**YOUR ASSIGNMENT**.
The records below are to be restated word for word, with every picture left out.

[PROVIDED RECORDS Boundary: Start]

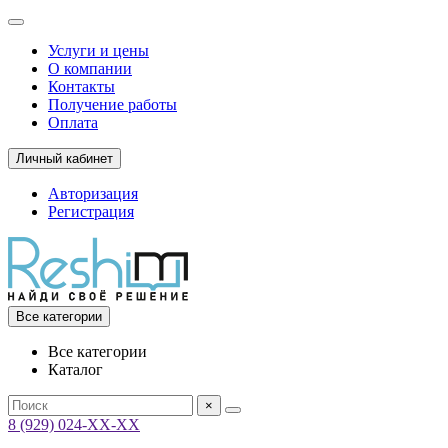
Услуги и цены
О компании
Контакты
Получение работы
Оплата
Личный кабинет
Авторизация
Регистрация
Все категории
Все категории
Каталог
×
8 (929) 024-ХХ-ХХ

[PROVIDED RECORDS Boundary: End]

**EXERCISE RESPONSE**.
Услуги и цены
О компании
Контакты
Получение работы
Оплата
Личный кабинет
Авторизация
Регистрация
Все категории
Все категории
Каталог
×
8 (929) 024-ХХ-ХХ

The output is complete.